# Quesadilla I made today... really good!



## SizzlininIN (Feb 11, 2005)

.......probably spelt that wrong. 

Well since I have an abundance of produce and other goodies........went balistic at the store yesterday.........Never Ever go there hungry.

Anyway here is what I just whipped up and devoured down........it was so good!
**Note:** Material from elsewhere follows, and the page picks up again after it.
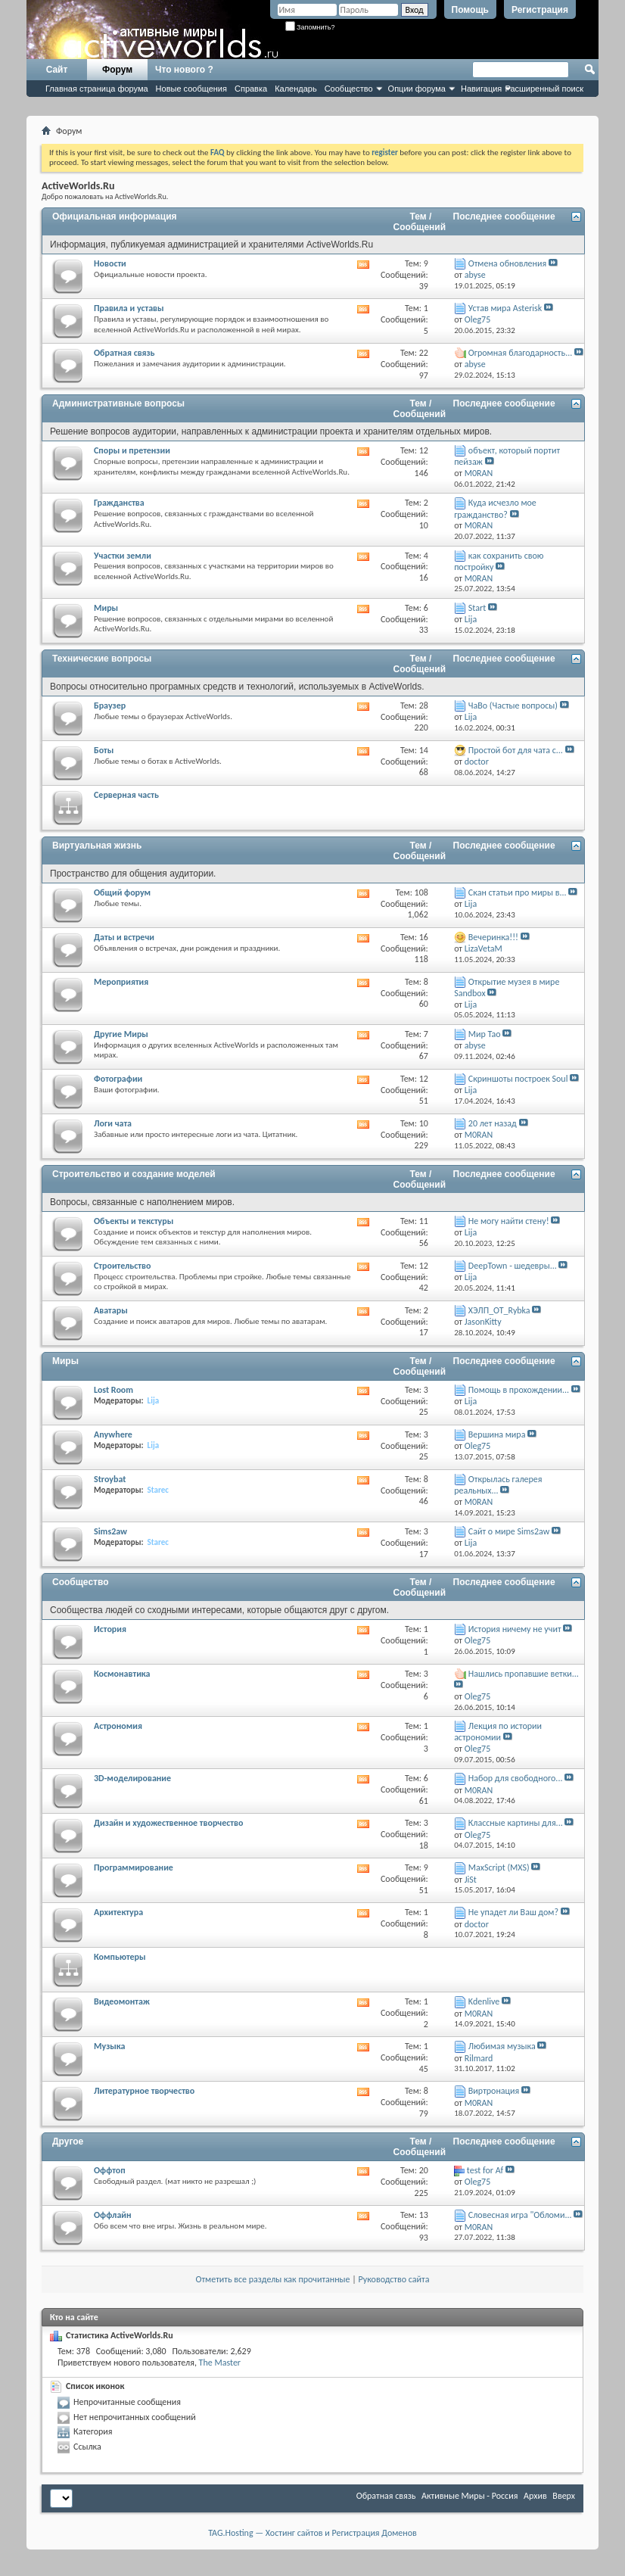 The width and height of the screenshot is (625, 2576). What do you see at coordinates (122, 892) in the screenshot?
I see `Общий форум` at bounding box center [122, 892].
I drizzled some EVOO in a non stick skillet and added a clove of garlic and let that go for about a minute so the oil would infuse the garlic flavor.  I then added some sliced some green - red - and yellow bell peppers in strips, sliced yellow onion and some sliced button white mushrooms. I added S & P, Cumin Powder........I never smelt this before and I can't believe how much it smelt like those pkg taco mixes........love this stuff, Curry Powder.......never smelt this before either and it has a smoky flavor and I found I love it also. I let these cook till they were almost done but still had a tiny bit of bite left to them.
I then put a tortilla shell in a cast iron skillet that I smeared with just a hint of EVOO..........I then topped that with some freshly shredded colby and mozarella cheese and then added the pepper combination from the other skillet. Topped it all with another tortilla shell and took a smaller cast iron skillet and put that on top to press the thing down......it only took about a minute on each side to brown.  Cut them into 4's and served them with some sour cream, salsa and sliced green onions.   I'm hooked no more taco bell for me.......I'm making my own!!!  Next time I'll add some chicken or thinly sliced beef.


----------



## DampCharcoal (Feb 11, 2005)

Sounds awesome! I never thought about curry powder, I'll have to try that!


----------



## luvs (Feb 13, 2005)

sounds good! i like the twist w/ the curry powder. i might try that on a chicken quesadilla, but w/ green curry paste. i'm hooked on that stuff, it's so good!


----------



## GB (Feb 13, 2005)

Quesadillas are mt standard fall back meal. When I don't feel like cooking or going to the store that is what I make. I always have tortillas and cheese on hand. Curry powder is a great idea. I will have to try that next time.


----------